• [WHAT IS REQUIRED]: From the entries below, copy exactly the lines from the one that contains "FINRA (295, 2336)" through the one that contains "Home (344, 156)", both included, and only those.

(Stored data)
[Start of section]
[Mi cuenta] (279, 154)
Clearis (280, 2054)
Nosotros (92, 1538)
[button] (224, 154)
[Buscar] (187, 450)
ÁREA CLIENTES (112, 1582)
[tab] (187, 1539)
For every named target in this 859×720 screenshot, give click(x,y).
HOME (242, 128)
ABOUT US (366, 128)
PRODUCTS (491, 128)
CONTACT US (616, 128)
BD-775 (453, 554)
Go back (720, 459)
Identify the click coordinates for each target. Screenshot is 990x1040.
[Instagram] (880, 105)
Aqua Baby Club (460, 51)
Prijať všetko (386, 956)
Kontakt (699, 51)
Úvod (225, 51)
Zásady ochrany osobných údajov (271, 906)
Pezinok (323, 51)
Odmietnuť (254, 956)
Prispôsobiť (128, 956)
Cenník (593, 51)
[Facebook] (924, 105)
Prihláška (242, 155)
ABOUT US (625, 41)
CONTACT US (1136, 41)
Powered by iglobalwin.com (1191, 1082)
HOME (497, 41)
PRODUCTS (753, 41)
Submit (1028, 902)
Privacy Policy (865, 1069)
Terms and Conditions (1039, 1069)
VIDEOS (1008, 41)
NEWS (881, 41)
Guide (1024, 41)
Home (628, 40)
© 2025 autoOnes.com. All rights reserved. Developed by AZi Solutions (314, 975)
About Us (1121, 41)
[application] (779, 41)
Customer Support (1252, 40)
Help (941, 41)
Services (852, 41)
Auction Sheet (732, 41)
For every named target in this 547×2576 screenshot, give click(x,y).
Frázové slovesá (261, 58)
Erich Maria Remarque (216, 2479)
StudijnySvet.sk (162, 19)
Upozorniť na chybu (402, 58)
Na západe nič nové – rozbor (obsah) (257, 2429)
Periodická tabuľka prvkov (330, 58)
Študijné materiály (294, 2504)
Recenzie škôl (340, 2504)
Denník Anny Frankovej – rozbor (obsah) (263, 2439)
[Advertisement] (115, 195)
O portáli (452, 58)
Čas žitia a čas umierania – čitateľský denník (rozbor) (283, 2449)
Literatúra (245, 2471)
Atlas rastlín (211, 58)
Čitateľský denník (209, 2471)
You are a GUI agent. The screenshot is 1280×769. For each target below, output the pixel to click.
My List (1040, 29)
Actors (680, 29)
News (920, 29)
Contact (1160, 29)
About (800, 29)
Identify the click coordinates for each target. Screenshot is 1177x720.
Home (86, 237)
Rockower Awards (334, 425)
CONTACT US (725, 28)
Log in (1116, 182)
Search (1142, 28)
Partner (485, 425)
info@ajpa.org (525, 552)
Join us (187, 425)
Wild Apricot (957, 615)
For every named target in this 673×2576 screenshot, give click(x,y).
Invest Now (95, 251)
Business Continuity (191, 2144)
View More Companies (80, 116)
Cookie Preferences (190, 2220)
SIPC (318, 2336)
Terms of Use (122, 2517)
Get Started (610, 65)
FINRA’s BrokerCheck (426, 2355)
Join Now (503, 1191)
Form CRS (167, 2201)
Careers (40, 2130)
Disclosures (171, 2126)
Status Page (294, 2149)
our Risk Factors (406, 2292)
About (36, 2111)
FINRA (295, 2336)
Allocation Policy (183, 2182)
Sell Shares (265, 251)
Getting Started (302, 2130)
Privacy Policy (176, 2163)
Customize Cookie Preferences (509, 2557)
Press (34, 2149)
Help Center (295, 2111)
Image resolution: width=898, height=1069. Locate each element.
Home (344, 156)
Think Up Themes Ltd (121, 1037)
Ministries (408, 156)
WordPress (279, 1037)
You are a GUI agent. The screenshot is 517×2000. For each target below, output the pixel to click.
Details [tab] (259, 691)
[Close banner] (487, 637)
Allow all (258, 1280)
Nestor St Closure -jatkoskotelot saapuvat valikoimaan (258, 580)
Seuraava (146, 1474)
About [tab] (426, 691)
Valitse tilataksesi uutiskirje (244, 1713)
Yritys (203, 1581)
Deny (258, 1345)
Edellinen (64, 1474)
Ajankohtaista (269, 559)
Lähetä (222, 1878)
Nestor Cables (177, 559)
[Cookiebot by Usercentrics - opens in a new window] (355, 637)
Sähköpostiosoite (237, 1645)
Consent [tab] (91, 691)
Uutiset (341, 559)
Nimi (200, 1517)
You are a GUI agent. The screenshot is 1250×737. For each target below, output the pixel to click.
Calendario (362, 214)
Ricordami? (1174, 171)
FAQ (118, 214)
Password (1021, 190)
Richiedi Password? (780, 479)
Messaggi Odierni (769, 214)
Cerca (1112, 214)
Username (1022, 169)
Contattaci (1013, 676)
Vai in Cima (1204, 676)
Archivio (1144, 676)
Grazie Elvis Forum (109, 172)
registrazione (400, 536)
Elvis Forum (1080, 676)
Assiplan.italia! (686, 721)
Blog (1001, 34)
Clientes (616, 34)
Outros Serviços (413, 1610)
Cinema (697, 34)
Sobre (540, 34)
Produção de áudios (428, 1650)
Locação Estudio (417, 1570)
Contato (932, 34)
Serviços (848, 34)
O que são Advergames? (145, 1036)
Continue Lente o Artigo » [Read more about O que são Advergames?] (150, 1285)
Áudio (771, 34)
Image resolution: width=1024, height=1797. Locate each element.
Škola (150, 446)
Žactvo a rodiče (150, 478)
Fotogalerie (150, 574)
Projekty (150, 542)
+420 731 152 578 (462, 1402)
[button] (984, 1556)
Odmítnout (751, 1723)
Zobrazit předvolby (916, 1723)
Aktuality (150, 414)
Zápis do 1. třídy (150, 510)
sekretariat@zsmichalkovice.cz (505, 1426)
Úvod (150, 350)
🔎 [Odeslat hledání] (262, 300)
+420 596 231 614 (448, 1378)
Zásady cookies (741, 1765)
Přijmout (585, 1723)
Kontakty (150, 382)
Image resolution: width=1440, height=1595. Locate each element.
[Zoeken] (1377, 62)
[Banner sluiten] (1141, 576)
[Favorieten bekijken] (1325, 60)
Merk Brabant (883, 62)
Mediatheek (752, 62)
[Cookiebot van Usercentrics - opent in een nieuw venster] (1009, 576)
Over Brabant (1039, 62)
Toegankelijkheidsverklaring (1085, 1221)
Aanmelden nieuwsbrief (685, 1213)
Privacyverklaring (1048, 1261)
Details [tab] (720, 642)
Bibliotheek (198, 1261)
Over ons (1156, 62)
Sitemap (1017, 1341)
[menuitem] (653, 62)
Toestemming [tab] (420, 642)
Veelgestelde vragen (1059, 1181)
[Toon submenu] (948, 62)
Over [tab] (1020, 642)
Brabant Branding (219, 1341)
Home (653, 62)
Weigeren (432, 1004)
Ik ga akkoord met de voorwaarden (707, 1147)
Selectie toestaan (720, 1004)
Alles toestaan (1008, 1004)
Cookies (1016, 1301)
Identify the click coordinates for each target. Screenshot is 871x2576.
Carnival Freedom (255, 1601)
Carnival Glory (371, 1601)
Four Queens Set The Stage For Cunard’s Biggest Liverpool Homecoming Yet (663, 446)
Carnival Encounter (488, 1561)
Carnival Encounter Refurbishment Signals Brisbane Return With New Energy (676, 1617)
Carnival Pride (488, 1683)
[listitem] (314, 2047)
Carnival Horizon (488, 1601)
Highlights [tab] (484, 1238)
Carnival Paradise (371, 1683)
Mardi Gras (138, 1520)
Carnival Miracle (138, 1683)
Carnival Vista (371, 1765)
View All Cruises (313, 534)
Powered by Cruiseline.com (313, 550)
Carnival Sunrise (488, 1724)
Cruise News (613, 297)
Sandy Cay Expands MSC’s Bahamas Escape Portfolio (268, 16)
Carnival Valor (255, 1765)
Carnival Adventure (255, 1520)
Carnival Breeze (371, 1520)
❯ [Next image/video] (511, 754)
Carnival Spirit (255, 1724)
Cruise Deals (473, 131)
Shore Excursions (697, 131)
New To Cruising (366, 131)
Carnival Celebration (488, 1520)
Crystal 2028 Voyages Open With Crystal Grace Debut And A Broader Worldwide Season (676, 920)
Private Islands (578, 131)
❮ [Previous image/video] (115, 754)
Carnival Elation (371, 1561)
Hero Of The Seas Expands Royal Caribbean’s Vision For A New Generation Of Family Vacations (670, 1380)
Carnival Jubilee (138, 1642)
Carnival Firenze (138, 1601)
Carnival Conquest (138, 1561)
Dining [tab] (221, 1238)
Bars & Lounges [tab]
[End of section]
• [FINAL ANSWER]:
FINRA (295, 2336)
Allocation Policy (183, 2182)
Sell Shares (265, 251)
Getting Started (302, 2130)
Privacy Policy (176, 2163)
Customize Cookie Preferences (509, 2557)
Press (34, 2149)
Help Center (295, 2111)
Image resolution: width=898, height=1069. Locate each element.
Home (344, 156)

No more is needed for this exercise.